Closed
@msk-midas

Description

This has been communicated with google cloud support, case 26471342, and they have requested I open an issue here

Environment details

  1. API: Spanner
  2. OS type and version: Debian 8
  3. Java version: 1.8.0_162
  4. google-cloud-java version(s): 3.3.0 (also reproduced on 3.0.5)

Steps to reproduce

We have a loop running in one of our coorporate test VMs that updates a row for a "last checkin made by machine" every ten seconds. Let it run and randomly encounter non-recoverable freezes. (the longest one we let run was over the holidays, 20 days frozen thread). Reproduced on two separate machines multiple times, average executions before encountering freeze is around 3000 (sometimes 800, sometimes 6000). On one third machine we have not encountered it at all (14000 successful attempts and counting). The data written is minimal, essentially just name and timestamp. Normal communication time is a question of milliseconds, so ten seconds is ample time between calls.

Code example

rough pseudo (this is part of a very large framework, but this is the item it happens on - regular scheduled executor service at 10 second ticks to run, fixed rate not fixed delay)

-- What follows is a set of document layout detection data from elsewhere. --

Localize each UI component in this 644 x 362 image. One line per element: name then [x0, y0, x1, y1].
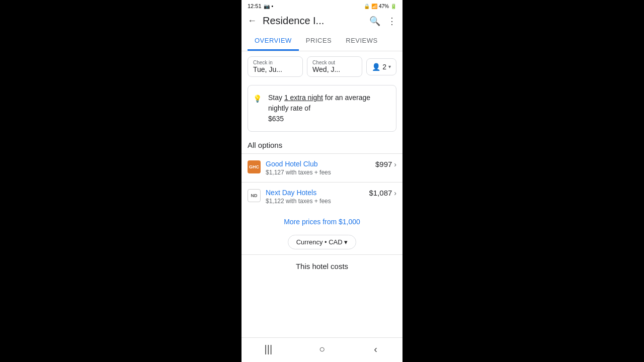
check-in-label: Check in — [253, 60, 297, 65]
more-options-icon[interactable]: ⋮ — [387, 16, 396, 27]
good-hotel-club-tax: $1,127 with taxes + fees — [266, 169, 370, 176]
search-icon[interactable]: 🔍 — [369, 16, 380, 27]
next-day-hotels-name: Next Day Hotels — [266, 189, 364, 197]
tab-reviews[interactable]: REVIEWS — [339, 31, 384, 51]
status-bar: 12:51 📷 • 🔒 📶 47% 🔋 — [242, 0, 403, 11]
menu-button[interactable]: ||| — [259, 343, 277, 355]
page-title: Residence I... — [263, 15, 363, 27]
top-bar: ← Residence I... 🔍 ⋮ — [242, 11, 403, 31]
status-left: 12:51 📷 • — [248, 3, 273, 9]
good-hotel-club-price: $997 — [375, 160, 392, 168]
next-day-hotels-info: Next Day Hotels $1,122 with taxes + fees — [266, 189, 364, 205]
tabs-bar: OVERVIEW PRICES REVIEWS — [242, 31, 403, 51]
back-button[interactable]: ← — [248, 16, 257, 26]
wifi-icon: 📶 — [371, 4, 377, 9]
top-icons: 🔍 ⋮ — [369, 16, 396, 27]
check-out-picker[interactable]: Check out Wed, J... — [307, 56, 362, 77]
currency-selector[interactable]: Currency • CAD ▾ — [288, 235, 357, 249]
tab-overview[interactable]: OVERVIEW — [248, 31, 299, 51]
all-options-title: All options — [242, 135, 403, 153]
check-out-value: Wed, J... — [312, 65, 357, 73]
option-good-hotel-club[interactable]: GHC Good Hotel Club $1,127 with taxes + … — [242, 153, 403, 182]
good-hotel-club-name: Good Hotel Club — [266, 160, 370, 168]
next-day-hotels-logo: ND — [248, 189, 261, 202]
info-text1: Stay — [268, 94, 284, 102]
good-hotel-club-price-wrap: $997 › — [375, 160, 396, 168]
guests-count: 2 — [382, 63, 386, 71]
lock-icon: 🔒 — [364, 4, 370, 9]
date-row: Check in Tue, Ju... Check out Wed, J... … — [242, 51, 403, 82]
guests-picker[interactable]: 👤 2 ▾ — [366, 58, 396, 75]
next-day-hotels-price: $1,087 — [369, 189, 392, 197]
hotel-costs-text: This hotel costs — [296, 262, 348, 270]
guests-dropdown-arrow: ▾ — [388, 64, 391, 69]
status-camera-icon: 📷 — [264, 4, 270, 9]
bottom-nav: ||| ○ ‹ — [242, 337, 403, 362]
next-day-hotels-tax: $1,122 with taxes + fees — [266, 198, 364, 205]
good-hotel-club-chevron: › — [394, 160, 396, 168]
check-in-value: Tue, Ju... — [253, 65, 297, 73]
guests-icon: 👤 — [372, 63, 380, 71]
lightbulb-icon: 💡 — [253, 94, 262, 104]
more-prices-link[interactable]: More prices from $1,000 — [242, 211, 403, 233]
next-day-hotels-price-wrap: $1,087 › — [369, 189, 396, 197]
option-next-day-hotels[interactable]: ND Next Day Hotels $1,122 with taxes + f… — [242, 182, 403, 211]
battery-icon: 🔋 — [390, 4, 396, 9]
extra-night-link[interactable]: 1 extra night — [284, 94, 323, 102]
info-card: 💡 Stay 1 extra night for an average nigh… — [248, 85, 396, 132]
status-right: 🔒 📶 47% 🔋 — [364, 4, 396, 9]
good-hotel-club-info: Good Hotel Club $1,127 with taxes + fees — [266, 160, 370, 176]
status-time: 12:51 — [248, 3, 262, 9]
check-out-label: Check out — [312, 60, 357, 65]
back-nav-button[interactable]: ‹ — [367, 343, 385, 355]
status-dot: • — [272, 4, 274, 9]
next-day-hotels-chevron: › — [394, 189, 396, 197]
battery-text: 47% — [379, 4, 389, 9]
home-button[interactable]: ○ — [313, 343, 331, 355]
phone-frame: 12:51 📷 • 🔒 📶 47% 🔋 ← Residence I... 🔍 ⋮… — [242, 0, 403, 362]
good-hotel-club-logo: GHC — [248, 160, 261, 173]
hotel-costs-section: This hotel costs — [242, 254, 403, 337]
info-price: $635 — [268, 115, 284, 123]
currency-wrap: Currency • CAD ▾ — [242, 233, 403, 254]
tab-prices[interactable]: PRICES — [299, 31, 339, 51]
check-in-picker[interactable]: Check in Tue, Ju... — [248, 56, 303, 77]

TransactionRunner transactionRunner = databaseClient.readWriteTransaction();
transactionRunner.run(transaction -> {
                transaction.readRow(tableName, Key.of(getHashForId(id), getTableId(), id, sid), Collections.singleton("json"));
                }

Thread dump

"com.king.spanner.Availability_monitor-1" googleapis/google-cloud-java#91 prio=5 os_prio=0 tid=0x00007f3a00d42800 nid=0x57d4 waiting on condition [0x00007f39984a1000]
   java.lang.Thread.State: WAITING (parking)
	at sun.misc.Unsafe.park(Native Method)
	- parking to wait for  <0x00000000f272eff0> (a com.google.api.core.AbstractApiFuture$InternalSettableFuture)
	at java.util.concurrent.locks.LockSupport.park(LockSupport.java:175)
	at com.google.common.util.concurrent.AbstractFuture.get(AbstractFuture.java:537)
	at com.google.api.core.AbstractApiFuture.get(AbstractApiFuture.java:56)
	at com.google.cloud.spanner.TransactionRunnerImpl$TransactionContextImpl.getTransactionSelector(TransactionRunnerImpl.java:437)
	at com.google.cloud.spanner.AbstractReadContext$2.startStream(AbstractReadContext.java:739)
	at com.google.cloud.spanner.AbstractResultSet$ResumableStreamIterator.computeNext(AbstractResultSet.java:1020)
	at com.google.cloud.spanner.AbstractResultSet$ResumableStreamIterator.computeNext(AbstractResultSet.java:898)
	at com.google.common.collect.AbstractIterator.tryToComputeNext(AbstractIterator.java:141)
	at com.google.common.collect.AbstractIterator.hasNext(AbstractIterator.java:136)
	at com.google.cloud.spanner.AbstractResultSet$GrpcValueIterator.ensureReady(AbstractResultSet.java:260)
	at com.google.cloud.spanner.AbstractResultSet$GrpcValueIterator.getMetadata(AbstractResultSet.java:236)
	at com.google.cloud.spanner.AbstractResultSet$GrpcResultSet.next(AbstractResultSet.java:118)
	at com.google.cloud.spanner.AbstractReadContext.consumeSingleRow(AbstractReadContext.java:755)
	at com.google.cloud.spanner.AbstractReadContext.readRow(AbstractReadContext.java:457)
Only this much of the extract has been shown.